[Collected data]
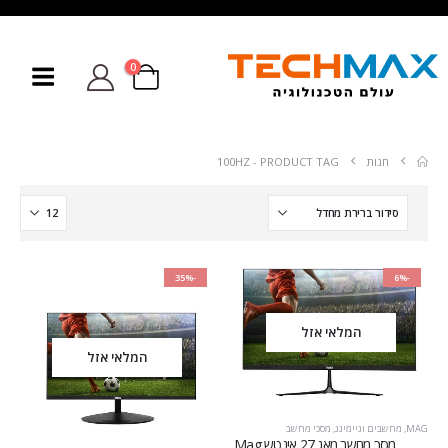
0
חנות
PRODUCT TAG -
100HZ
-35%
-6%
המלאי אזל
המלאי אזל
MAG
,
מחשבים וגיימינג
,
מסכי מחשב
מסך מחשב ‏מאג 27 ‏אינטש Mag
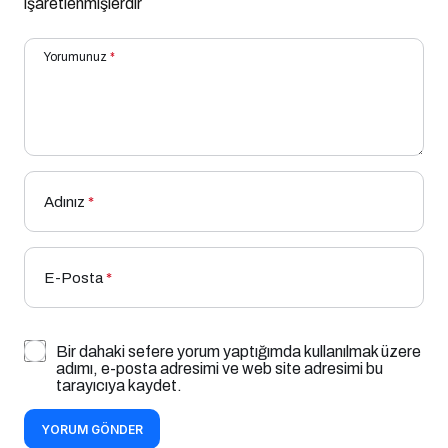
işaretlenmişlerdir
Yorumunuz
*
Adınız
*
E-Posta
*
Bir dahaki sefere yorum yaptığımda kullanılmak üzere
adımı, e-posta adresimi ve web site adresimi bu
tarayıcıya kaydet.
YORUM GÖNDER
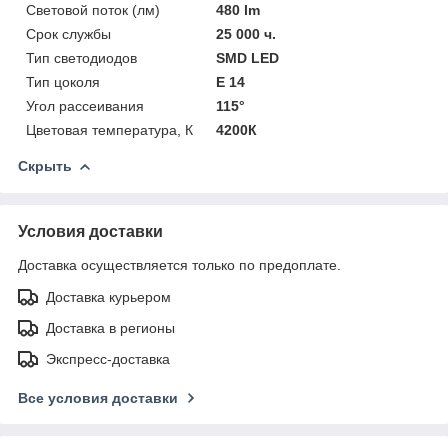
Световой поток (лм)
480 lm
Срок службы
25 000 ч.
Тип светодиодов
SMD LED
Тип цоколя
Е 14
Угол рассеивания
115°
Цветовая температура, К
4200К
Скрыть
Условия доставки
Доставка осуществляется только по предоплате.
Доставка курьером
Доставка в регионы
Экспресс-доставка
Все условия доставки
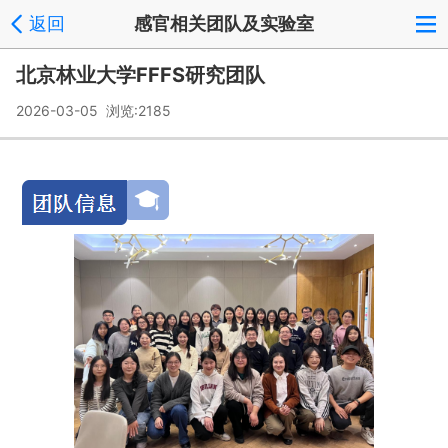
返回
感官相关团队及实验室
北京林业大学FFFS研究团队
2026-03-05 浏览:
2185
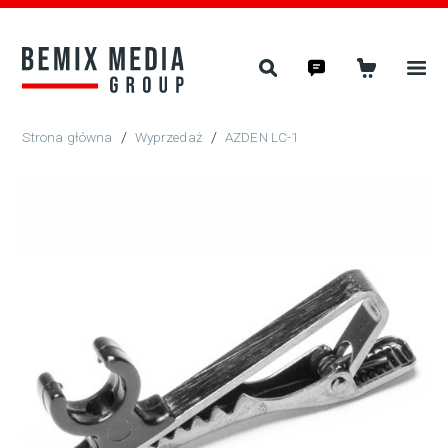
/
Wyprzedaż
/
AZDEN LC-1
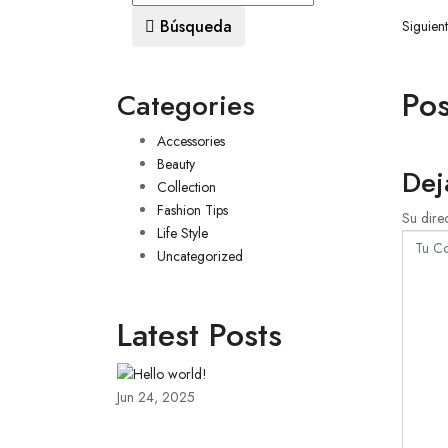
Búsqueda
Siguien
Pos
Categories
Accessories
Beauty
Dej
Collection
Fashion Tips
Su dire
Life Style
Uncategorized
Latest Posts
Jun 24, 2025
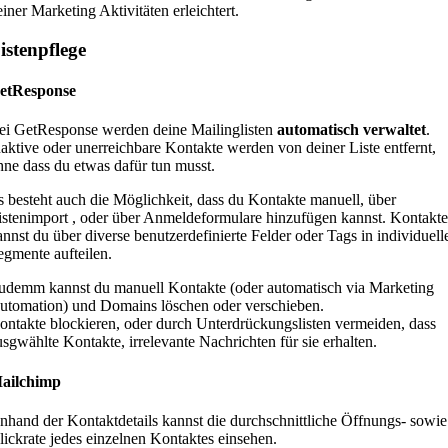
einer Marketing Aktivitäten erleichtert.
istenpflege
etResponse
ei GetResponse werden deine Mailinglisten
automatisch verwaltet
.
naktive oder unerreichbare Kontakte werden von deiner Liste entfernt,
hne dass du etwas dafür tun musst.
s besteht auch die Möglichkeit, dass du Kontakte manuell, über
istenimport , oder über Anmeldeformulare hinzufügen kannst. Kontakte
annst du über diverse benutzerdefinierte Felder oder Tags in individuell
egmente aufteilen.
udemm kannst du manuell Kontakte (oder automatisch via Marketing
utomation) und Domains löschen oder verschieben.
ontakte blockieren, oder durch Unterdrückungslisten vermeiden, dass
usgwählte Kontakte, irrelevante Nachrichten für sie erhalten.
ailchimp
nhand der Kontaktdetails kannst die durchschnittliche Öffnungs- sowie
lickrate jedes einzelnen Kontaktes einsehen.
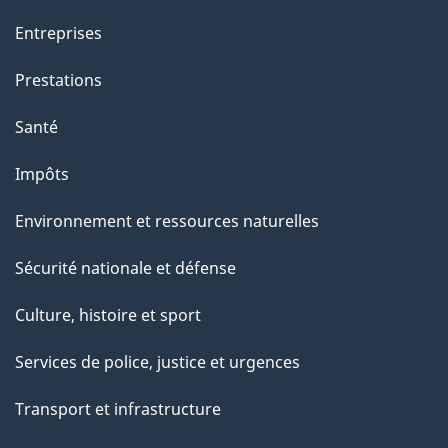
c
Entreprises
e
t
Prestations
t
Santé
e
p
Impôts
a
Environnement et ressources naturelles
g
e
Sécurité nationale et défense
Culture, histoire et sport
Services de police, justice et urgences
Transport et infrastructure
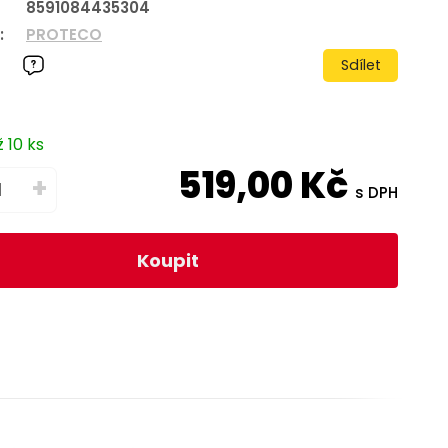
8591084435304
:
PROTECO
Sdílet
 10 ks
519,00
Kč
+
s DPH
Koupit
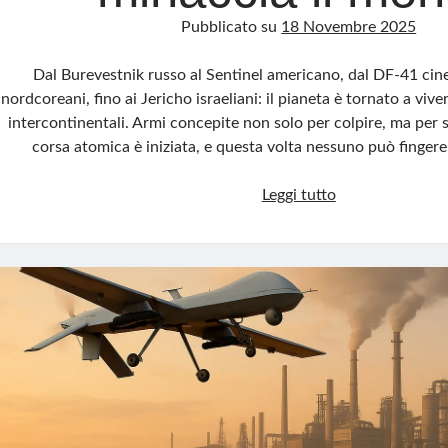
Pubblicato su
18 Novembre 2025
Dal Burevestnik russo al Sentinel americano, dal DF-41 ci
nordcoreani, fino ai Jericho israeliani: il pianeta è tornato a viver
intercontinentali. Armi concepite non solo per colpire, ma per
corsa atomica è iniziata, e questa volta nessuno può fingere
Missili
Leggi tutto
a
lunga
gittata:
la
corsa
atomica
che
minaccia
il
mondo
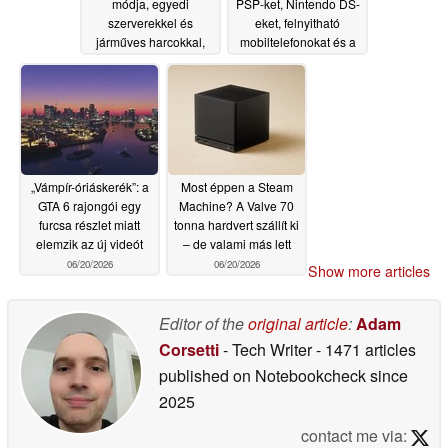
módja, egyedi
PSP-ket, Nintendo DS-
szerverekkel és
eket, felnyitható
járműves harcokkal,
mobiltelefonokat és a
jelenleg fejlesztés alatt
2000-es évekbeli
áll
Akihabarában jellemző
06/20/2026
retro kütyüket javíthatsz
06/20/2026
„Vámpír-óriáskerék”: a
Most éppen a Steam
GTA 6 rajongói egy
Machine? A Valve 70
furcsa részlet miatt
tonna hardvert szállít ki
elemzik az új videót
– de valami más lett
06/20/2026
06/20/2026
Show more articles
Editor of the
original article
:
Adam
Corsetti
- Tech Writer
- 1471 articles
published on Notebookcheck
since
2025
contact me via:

Work required ->
All of the lines above should be copied exactly, apart from the pictures.

Output for this exercise ->
0
חנות
PRODUCT TAG -
100HZ
-35%
-6%
המלאי אזל
המלאי אזל
MAG
,
מחשבים וגיימינג
,
מסכי מחשב
מסך מחשב ‏מאג 27 ‏אינטש Mag
işaretlenmişlerdir
Yorumunuz
*
Adınız
*
E-Posta
*
Bir dahaki sefere yorum yaptığımda kullanılmak üzere
adımı, e-posta adresimi ve web site adresimi bu
tarayıcıya kaydet.
YORUM GÖNDER
Световой поток (лм)
480 lm
Срок службы
25 000 ч.
Тип светодиодов
SMD LED
Тип цоколя
Е 14
Угол рассеивания
115°
Цветовая температура, К
4200К
Скрыть
Условия доставки
Доставка осуществляется только по предоплате.
Доставка курьером
Доставка в регионы
Экспресс-доставка
Все условия доставки
返回
感官相关团队及实验室
北京林业大学FFFS研究团队
2026-03-05 浏览:
2185
/
Wyprzedaż
/
AZDEN LC-1
Búsqueda
Siguien
Pos
Categories
Accessories
Beauty
Dej
Collection
Fashion Tips
Su dire
Life Style
Uncategorized
Latest Posts
Jun 24, 2025
einer Marketing Aktivitäten erleichtert.
istenpflege
etResponse
ei GetResponse werden deine Mailinglisten
automatisch verwaltet
.
naktive oder unerreichbare Kontakte werden von deiner Liste entfernt,
hne dass du etwas dafür tun musst.
s besteht auch die Möglichkeit, dass du Kontakte manuell, über
istenimport , oder über Anmeldeformulare hinzufügen kannst. Kontakte
annst du über diverse benutzerdefinierte Felder oder Tags in individuell
egmente aufteilen.
udemm kannst du manuell Kontakte (oder automatisch via Marketing
utomation) und Domains löschen oder verschieben.
ontakte blockieren, oder durch Unterdrückungslisten vermeiden, dass
usgwählte Kontakte, irrelevante Nachrichten für sie erhalten.
ailchimp
nhand der Kontaktdetails kannst die durchschnittliche Öffnungs- sowie
lickrate jedes einzelnen Kontaktes einsehen.
c
Entreprises
e
t
Prestations
t
Santé
e
p
Impôts
a
Environnement et ressources naturelles
g
e
Sécurité nationale et défense
Culture, histoire et sport
Services de police, justice et urgences
Transport et infrastructure
8591084435304
:
PROTECO
Sdílet
 10 ks
519,00
Kč
+
s DPH
Koupit
Pubblicato su
18 Novembre 2025
Dal Burevestnik russo al Sentinel americano, dal DF-41 ci
nordcoreani, fino ai Jericho israeliani: il pianeta è tornato a viver
intercontinentali. Armi concepite non solo per colpire, ma per
corsa atomica è iniziata, e questa volta nessuno può fingere
Missili
Leggi tutto
a
lunga
gittata:
la
corsa
atomica
che
minaccia
il
mondo
módja, egyedi
PSP-ket, Nintendo DS-
szerverekkel és
eket, felnyitható
járműves harcokkal,
mobiltelefonokat és a
jelenleg fejlesztés alatt
2000-es évekbeli
áll
Akihabarában jellemző
06/20/2026
retro kütyüket javíthatsz
06/20/2026
„Vámpír-óriáskerék”: a
Most éppen a Steam
GTA 6 rajongói egy
Machine? A Valve 70
furcsa részlet miatt
tonna hardvert szállít ki
elemzik az új videót
– de valami más lett
06/20/2026
06/20/2026
Show more articles
Editor of the
original article
:
Adam
Corsetti
- Tech Writer
- 1471 articles
published on Notebookcheck
since
2025
contact me via:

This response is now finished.